**Required action**
In the data below, which lines contain "close"? List them by copying each one.
(Data listing)
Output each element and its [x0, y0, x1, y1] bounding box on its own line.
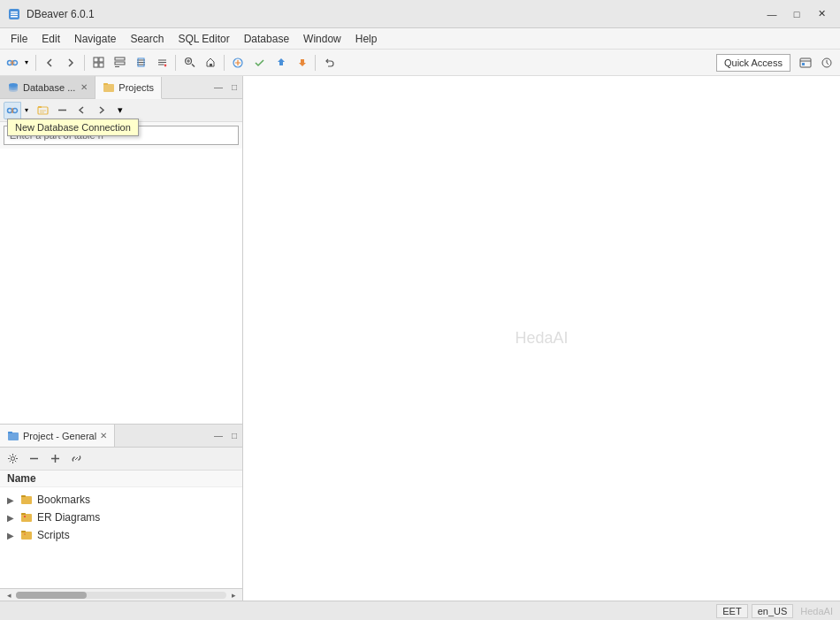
- new-connection-group: ▾: [4, 54, 32, 72]
- tree-arrow-er: ▶: [7, 513, 16, 523]
- svg-rect-14: [115, 62, 125, 65]
- toolbar-undo-button[interactable]: [319, 53, 339, 73]
- svg-rect-13: [115, 57, 125, 60]
- new-connection-dropdown[interactable]: ▾: [21, 54, 32, 72]
- scroll-right-button[interactable]: ▸: [226, 589, 241, 601]
- watermark: HedaAI: [515, 329, 568, 348]
- project-settings-button[interactable]: [4, 450, 21, 468]
- close-button[interactable]: ✕: [810, 5, 833, 23]
- menu-navigate[interactable]: Navigate: [67, 28, 123, 49]
- svg-rect-15: [115, 66, 119, 67]
- main-area: Database ... ✕ Projects — □: [0, 76, 840, 601]
- svg-rect-23: [802, 63, 805, 65]
- main-content-area: HedaAI: [243, 76, 840, 601]
- svg-rect-27: [103, 83, 108, 85]
- project-add-button[interactable]: [46, 450, 64, 468]
- svg-rect-11: [94, 63, 98, 67]
- svg-rect-3: [11, 16, 18, 18]
- app-icon: [7, 7, 21, 21]
- toolbar-btn-1[interactable]: [88, 53, 108, 73]
- svg-rect-35: [8, 432, 19, 440]
- tab-project-general[interactable]: Project - General ✕: [0, 425, 115, 447]
- scroll-track: [16, 592, 226, 599]
- scripts-folder-icon: [19, 528, 34, 542]
- separator-1: [35, 55, 36, 71]
- tab-database-label: Database ...: [23, 82, 75, 93]
- tab-projects-label: Projects: [118, 82, 154, 93]
- toolbar-btn-7[interactable]: [228, 53, 248, 73]
- svg-rect-1: [11, 11, 18, 13]
- menu-file[interactable]: File: [4, 28, 34, 49]
- toolbar-btn-10[interactable]: [292, 53, 311, 73]
- tab-projects[interactable]: Projects: [95, 77, 162, 99]
- bottom-panel-controls: — □: [210, 428, 242, 444]
- panel-toolbar: ▾: [0, 99, 242, 122]
- toolbar-btn-3[interactable]: [131, 53, 150, 73]
- panel-new-connection-dropdown[interactable]: ▾: [21, 102, 32, 119]
- project-link-button[interactable]: [67, 450, 85, 468]
- title-bar: DBeaver 6.0.1 — □ ✕: [0, 0, 840, 28]
- project-tab-icon: [7, 430, 19, 442]
- panel-open-folder-button[interactable]: [34, 102, 51, 119]
- panel-forward-button[interactable]: [92, 102, 110, 119]
- list-item[interactable]: ▶ Bookmarks: [0, 491, 242, 509]
- panel-tab-controls: — □: [210, 80, 242, 96]
- svg-rect-20: [210, 64, 212, 66]
- new-connection-button[interactable]: [4, 54, 21, 72]
- svg-rect-33: [38, 106, 42, 108]
- panel-collapse-button[interactable]: [53, 102, 71, 119]
- scroll-left-button[interactable]: ◂: [2, 589, 16, 601]
- toolbar-btn-5[interactable]: [179, 53, 199, 73]
- svg-rect-41: [21, 496, 32, 504]
- toolbar-btn-4[interactable]: [152, 53, 172, 73]
- tab-project-general-close[interactable]: ✕: [100, 431, 107, 440]
- left-panel: Database ... ✕ Projects — □: [0, 76, 243, 601]
- toolbar-btn-8[interactable]: [249, 53, 269, 73]
- svg-rect-21: [800, 58, 811, 67]
- svg-rect-42: [21, 495, 26, 497]
- panel-minimize-button[interactable]: —: [210, 80, 226, 96]
- bottom-panel-maximize-button[interactable]: □: [226, 428, 242, 444]
- svg-rect-2: [11, 13, 18, 15]
- separator-4: [224, 55, 225, 71]
- scroll-thumb[interactable]: [16, 592, 87, 599]
- toolbar-btn-2[interactable]: [110, 53, 129, 73]
- panel-new-connection-button[interactable]: [4, 102, 21, 119]
- svg-rect-44: [21, 513, 26, 515]
- svg-rect-36: [8, 432, 12, 433]
- tab-database[interactable]: Database ... ✕: [0, 76, 95, 98]
- minimize-button[interactable]: —: [760, 5, 783, 23]
- svg-rect-26: [103, 84, 114, 92]
- toolbar-icon-btn-2[interactable]: [817, 53, 836, 73]
- toolbar-icon-btn-1[interactable]: [796, 53, 815, 73]
- menu-search[interactable]: Search: [123, 28, 171, 49]
- project-collapse-button[interactable]: [25, 450, 42, 468]
- bottom-left-panel: Project - General ✕ — □: [0, 424, 242, 601]
- status-locale[interactable]: en_US: [752, 604, 794, 618]
- panel-maximize-button[interactable]: □: [226, 80, 242, 96]
- bottom-panel-minimize-button[interactable]: —: [210, 428, 226, 444]
- panel-back-button[interactable]: [73, 102, 90, 119]
- menu-sql-editor[interactable]: SQL Editor: [171, 28, 236, 49]
- menu-database[interactable]: Database: [237, 28, 296, 49]
- toolbar-btn-9[interactable]: [271, 53, 290, 73]
- status-eet[interactable]: EET: [716, 604, 747, 618]
- menu-window[interactable]: Window: [296, 28, 348, 49]
- main-toolbar: ▾: [0, 50, 840, 76]
- toolbar-btn-6[interactable]: [201, 53, 220, 73]
- status-bar: EET en_US HedaAI: [0, 601, 840, 620]
- menu-edit[interactable]: Edit: [34, 28, 67, 49]
- svg-point-37: [11, 457, 14, 461]
- quick-access-field[interactable]: Quick Access: [716, 54, 790, 72]
- er-diagrams-label: ER Diagrams: [37, 511, 100, 524]
- tab-database-close[interactable]: ✕: [80, 82, 88, 92]
- list-item[interactable]: ▶ ER Diagrams: [0, 509, 242, 526]
- panel-more-button[interactable]: ▾: [111, 102, 129, 119]
- menu-help[interactable]: Help: [348, 28, 385, 49]
- toolbar-forward-button[interactable]: [61, 53, 80, 73]
- status-watermark: HedaAI: [800, 606, 833, 616]
- project-tree: ▶ Bookmarks ▶: [0, 487, 242, 588]
- list-item[interactable]: ▶ Scripts: [0, 526, 242, 544]
- toolbar-back-button[interactable]: [40, 53, 59, 73]
- maximize-button[interactable]: □: [785, 5, 808, 23]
(End Data listing)
**Written response**
- close-button[interactable]: ✕: [810, 5, 833, 23]
- tab-project-general-close[interactable]: ✕: [100, 431, 107, 440]
- tab-database-close[interactable]: ✕: [80, 82, 88, 92]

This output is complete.